**** Supplied information ****

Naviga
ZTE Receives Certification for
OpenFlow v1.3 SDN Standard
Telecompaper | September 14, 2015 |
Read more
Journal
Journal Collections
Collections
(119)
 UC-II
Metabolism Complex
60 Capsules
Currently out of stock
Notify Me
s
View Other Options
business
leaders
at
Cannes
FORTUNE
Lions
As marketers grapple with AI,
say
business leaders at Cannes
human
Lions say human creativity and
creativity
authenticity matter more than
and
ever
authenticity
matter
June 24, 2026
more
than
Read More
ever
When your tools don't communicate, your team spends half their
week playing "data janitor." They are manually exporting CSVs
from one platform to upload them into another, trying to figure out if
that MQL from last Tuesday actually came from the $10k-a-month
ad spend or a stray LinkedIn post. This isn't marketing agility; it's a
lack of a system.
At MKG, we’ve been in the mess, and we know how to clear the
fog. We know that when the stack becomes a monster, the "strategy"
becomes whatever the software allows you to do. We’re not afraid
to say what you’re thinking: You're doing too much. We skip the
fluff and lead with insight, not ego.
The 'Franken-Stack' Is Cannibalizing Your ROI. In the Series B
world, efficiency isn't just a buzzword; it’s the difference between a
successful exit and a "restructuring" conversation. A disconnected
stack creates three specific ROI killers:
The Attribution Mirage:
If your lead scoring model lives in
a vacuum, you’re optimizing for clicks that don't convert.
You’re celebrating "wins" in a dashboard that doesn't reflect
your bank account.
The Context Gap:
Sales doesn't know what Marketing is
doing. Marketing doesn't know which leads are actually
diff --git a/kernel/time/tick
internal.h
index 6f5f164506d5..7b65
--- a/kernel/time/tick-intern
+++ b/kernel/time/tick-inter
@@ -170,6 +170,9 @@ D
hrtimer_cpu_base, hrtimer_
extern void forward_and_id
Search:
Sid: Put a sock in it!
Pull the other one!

****

* _What you should do_: Search the entries above for "from". Return every line that has it.

* _Completed task_:
from one platform to upload them into another, trying to figure out if
that MQL from last Tuesday actually came from the $10k-a-month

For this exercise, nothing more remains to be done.